Instituto de Investigación
en Matemáticas

Seminario de Doctorado
Seminario de Doctorado

Robust clustering based on trimming with increasing dimensionality

Lucía Trapote Reglero (Universidad de Valladolid)

Fecha: 01/07/2025 10:35
Lugar: Seminario del IMUVA, edificio LUCIA

Abstract:
Outliers are known to significantly distort the results of many widely applied Cluster Analysis methods. While increasing the number of clusters to be detected might seem like a straightforward way to accommodate outliers, this strategy is often ineffective and frequently impractical. To address this issue, robust clustering techniques have been developed, which not only mitigate the influence of outliers on clustering results but also help detect meaningful anomalies in data, especially when subpopulations are naturally present. This presentation focuses on robust clustering methods based on trimming, with particular emphasis on TCLUST, an extension of the Minimum Covariance Determinant (MCD) method designed for Cluster Analysis.
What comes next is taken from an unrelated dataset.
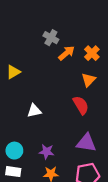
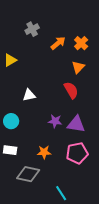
gray cross: (51, 38) -> (32, 29), moved, turned 32
cyan circle: (14, 151) -> (11, 121), moved
purple star: (46, 152) -> (55, 121), moved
TCLUST is highly effective for low-dimensional datasets, but its performance deteriorates in high-dimensional settings due to the complexity involved in estimating the scatter matrices of multiple components. Although constraints on the eigenvalues of the scatter matrices can help, such an approach forces clusters to be nearly spherical with equal dispersion. An alternative approach is the Robust Linear Grouping (RLG) algorithm, which assumes that clusters lie around lower-dimensional affine subspaces, combining clustering with dimensionality reduction. However, the RLG approach assumes errors orthogonal to the approximating subspaces and can face challenges with intersecting subspaces. A new approach will also be presented that offers a compromise between TCLUST and RLG. This compromise results from robustifying the High Dimensional Data Clustering (HDDC) approach, already available in the literature, through the implementation of trimming and the enforcement of additional constraints on eigenvalues. The HDDC approach assumes parsimonious conditions on the scatter matrices, making it tractable in higher dimensions, but can benefit from convenient robustification. An algorithm implementing this novel robust approach will be introduced, along with illustrative examples and diagnostics for detecting outlyingness of interest. In this algorithm, it is important to provide adequate random initialization and to robustly estimate the intrinsic dimensions of the approximating affine subspaces.